Monday, November 14, 2005

Your Opinions


TODAY'S QUOTE:
Fight for your opinions, but do not believe that they contain the whole truth, or the only truth.
Charles A. Dana, 1819-1897
American Newspaper Editor

Our opinions have to be balanced carefully. Imagining them to be any more or any less important than anyone else's is a road that leads nowhere. One signals an over-inflated ego. The other signals low self-esteem. And without control, an unbalanced opinion can do damage that takes years to repair.
I used to dread even having an opinion; it seemed not worth the trouble, when every word I said was a possible invitation for a verbal attack. After just a few oral assaults, I learned not to say what I really felt about anything.
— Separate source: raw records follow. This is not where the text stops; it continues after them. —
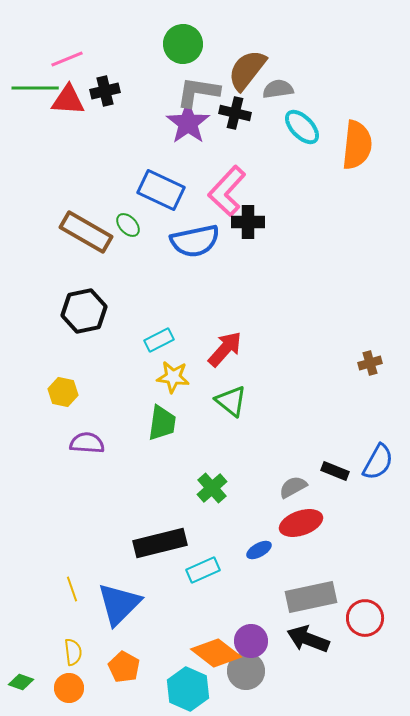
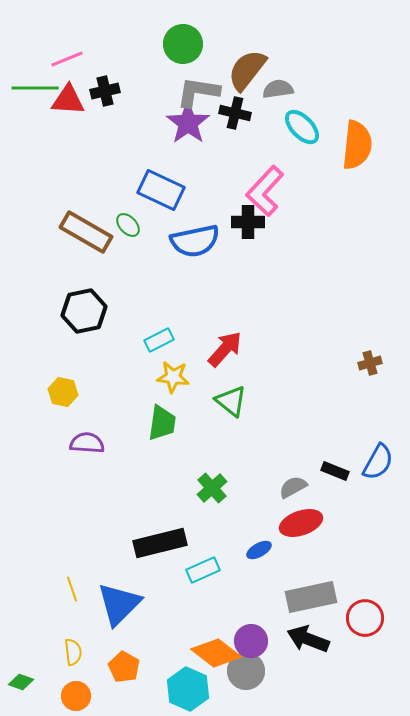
pink L-shape at (227, 191): moved 38 px right
orange circle at (69, 688): moved 7 px right, 8 px down
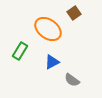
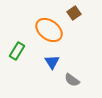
orange ellipse: moved 1 px right, 1 px down
green rectangle: moved 3 px left
blue triangle: rotated 35 degrees counterclockwise
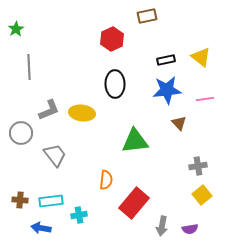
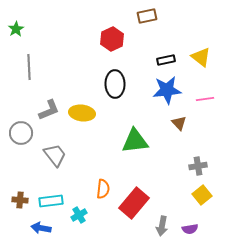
orange semicircle: moved 3 px left, 9 px down
cyan cross: rotated 21 degrees counterclockwise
Words not spoken piled up, building walls I stayed hidden behind for years. When all of that stunted space was filled, I learned to care about less. I gave up, with much relief, my human right to draw a conclusion and do something based on my own thought processes. Caring about anything only gave another weapon to someone who seemed intent on my destruction.
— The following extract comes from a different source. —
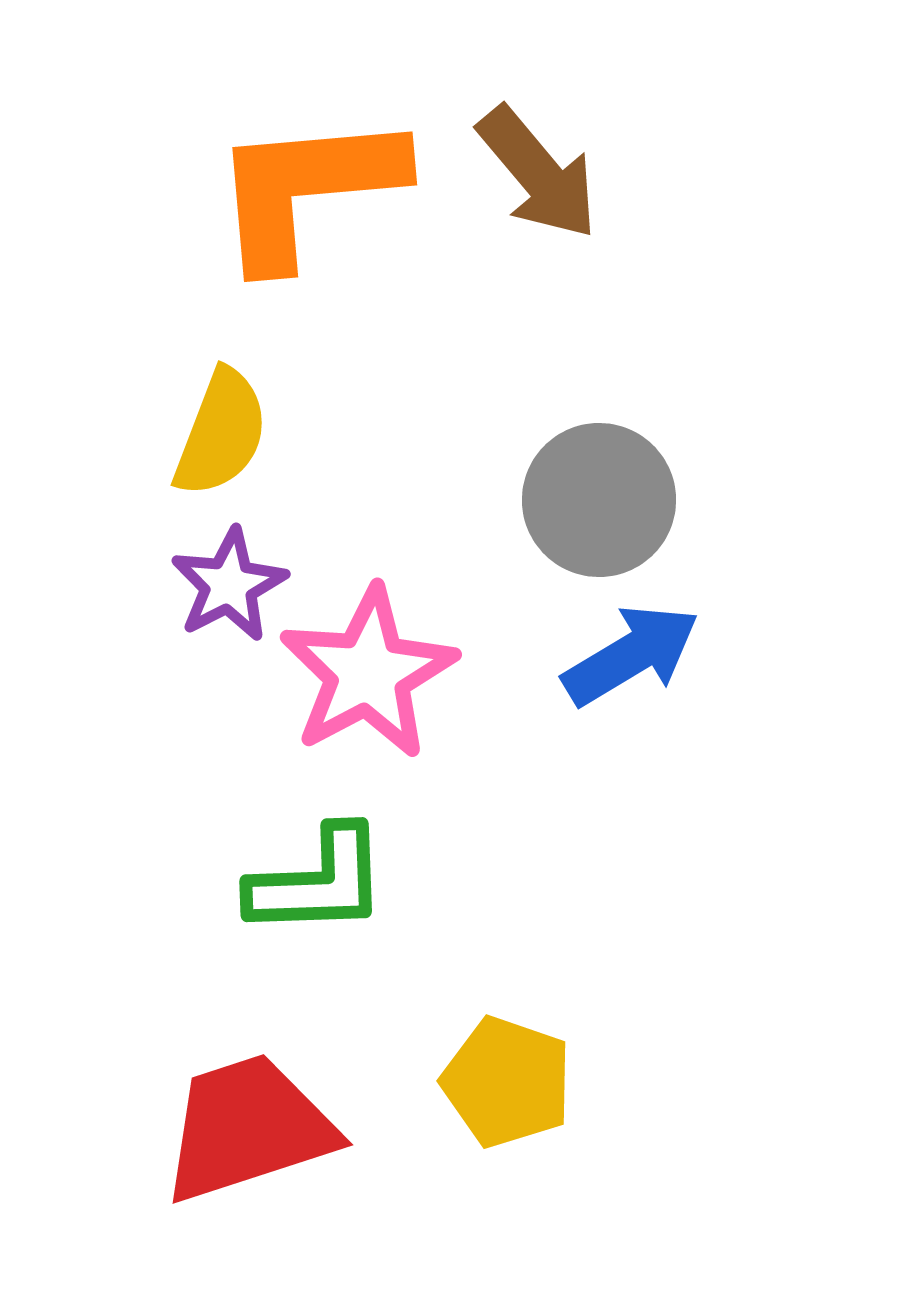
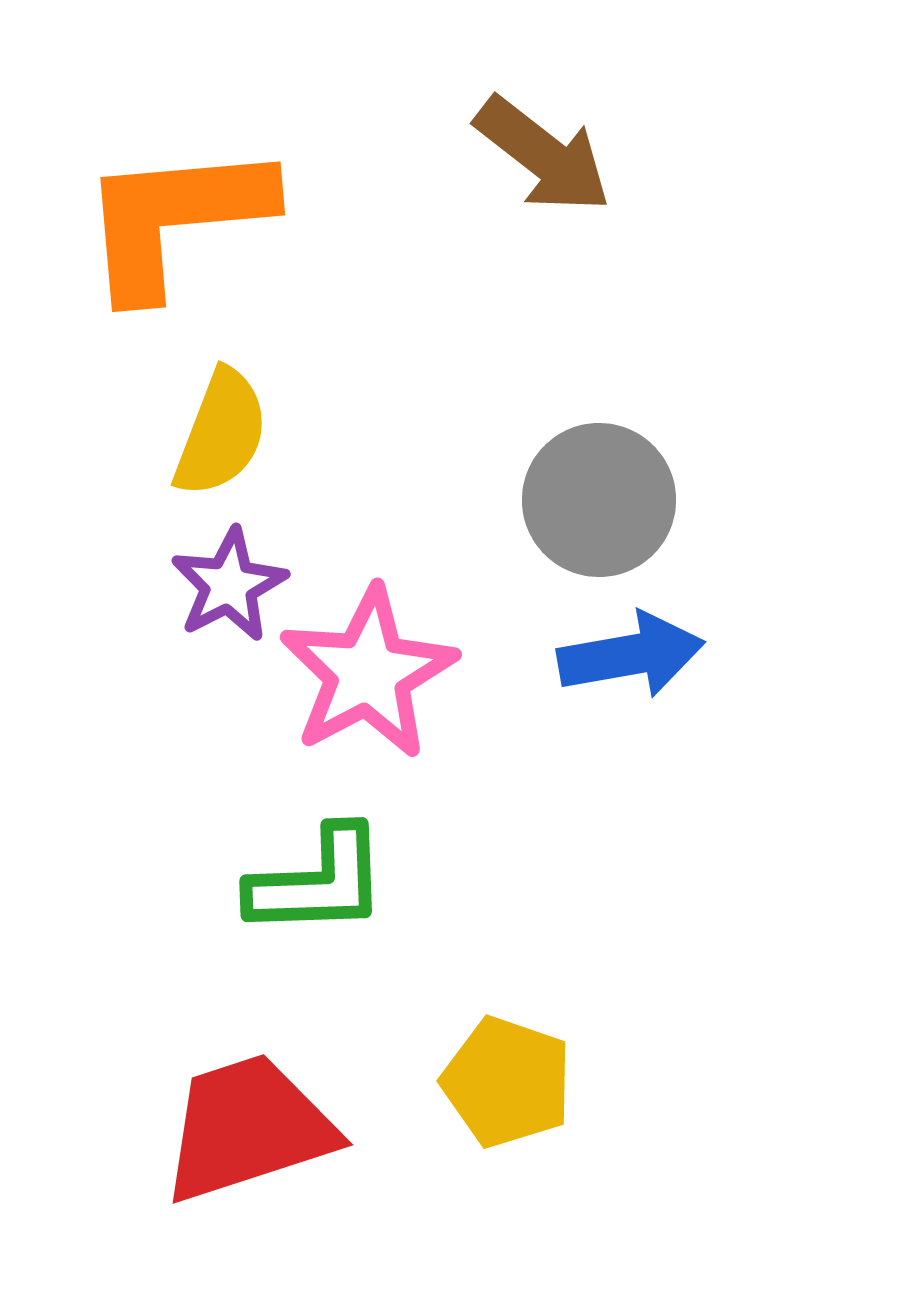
brown arrow: moved 5 px right, 18 px up; rotated 12 degrees counterclockwise
orange L-shape: moved 132 px left, 30 px down
blue arrow: rotated 21 degrees clockwise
I came as close to being totally dead inside that any person can without being a zombie. The thoughts that exploded inside my mind on October 30, 1993 saved my life, reclaimed my brain, and changed my value of both his opinion and my own. My low self-esteem went to war with his over-inflated ego, and I was armed with 20 years of unsaid words.
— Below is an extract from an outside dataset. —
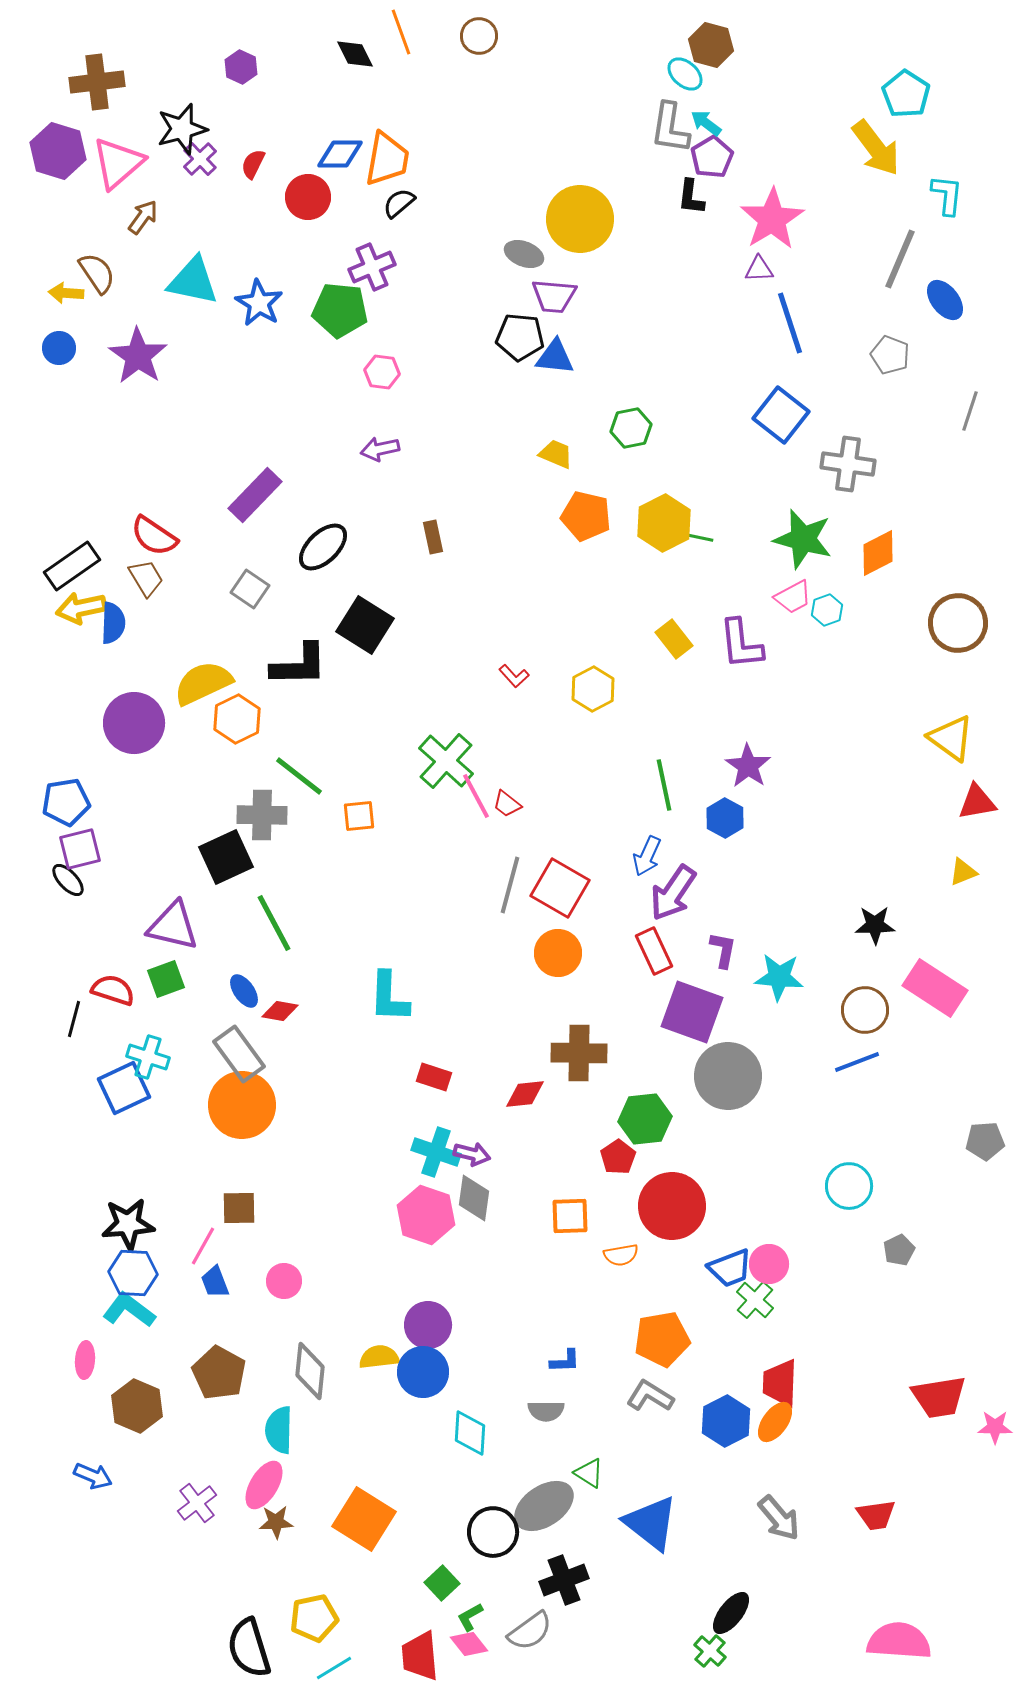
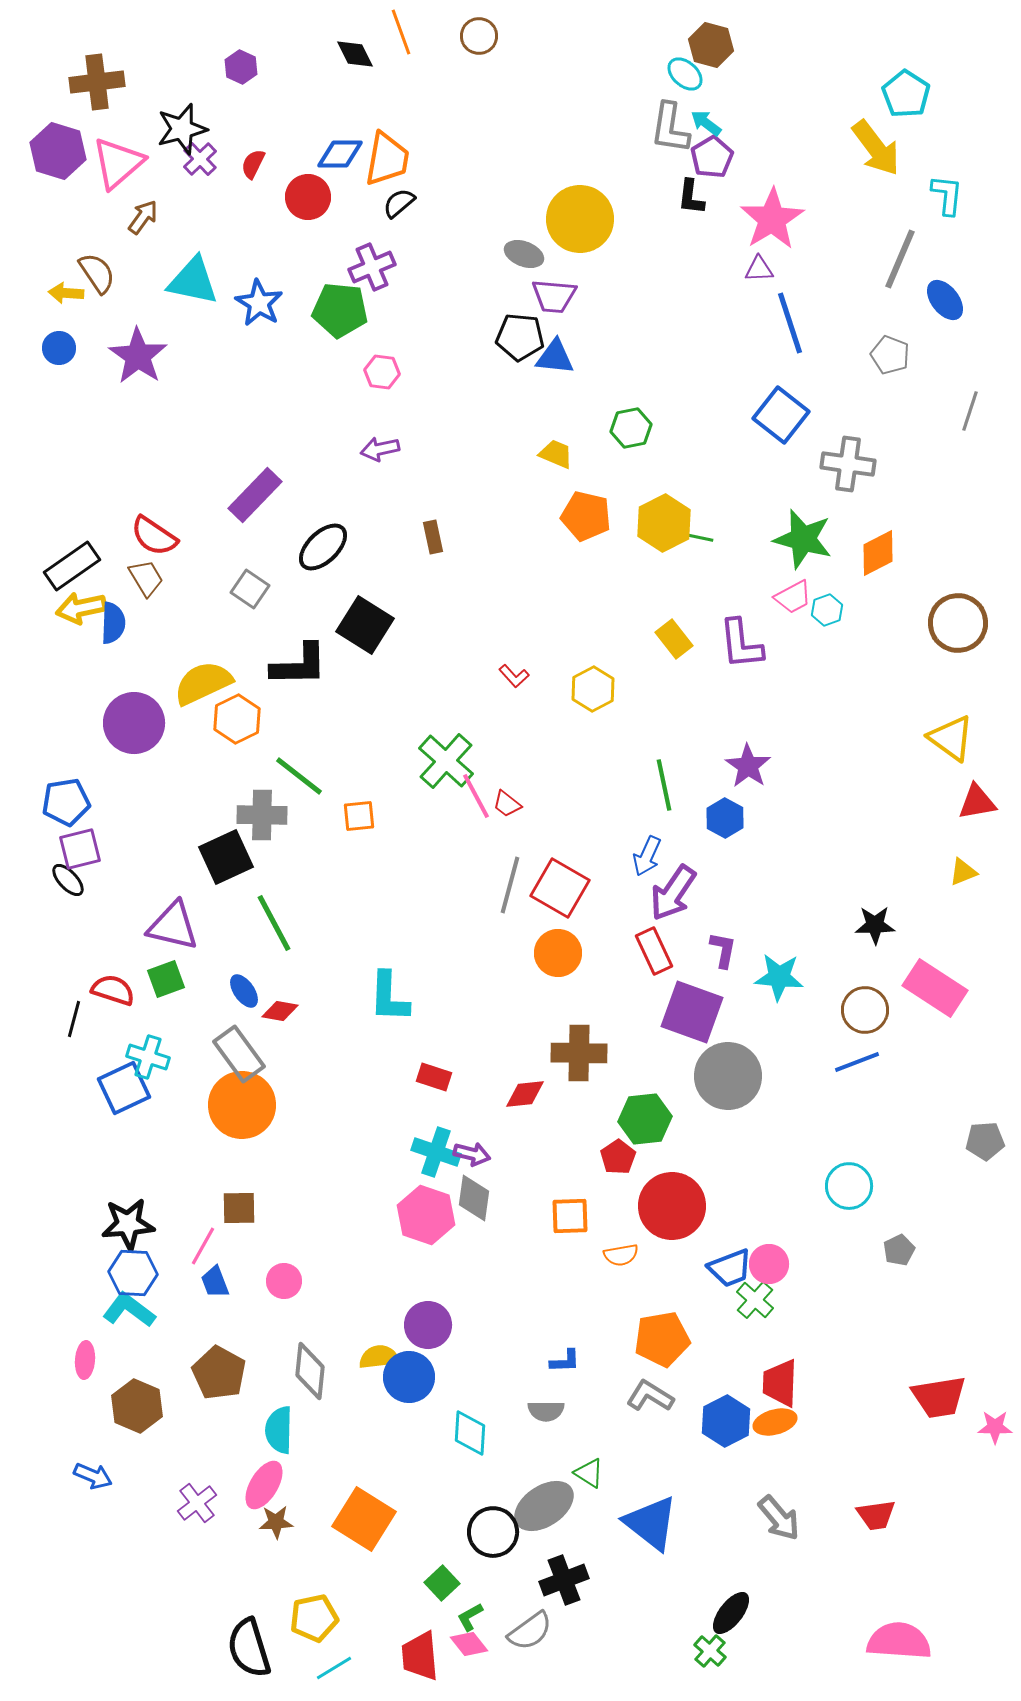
blue circle at (423, 1372): moved 14 px left, 5 px down
orange ellipse at (775, 1422): rotated 39 degrees clockwise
I suddenly gloried in having an opinion and voicing it. I never demanded that he adopt them as his own, but I did demand that he allow me to state them, without punishment. I was very aware of how each person comes to conclusions from their own unique vantage point and I was interested in trading views, when we shared opinions. And more often than not, once that was done, our opinions were close enough to quickly compromise somewhere in the middle.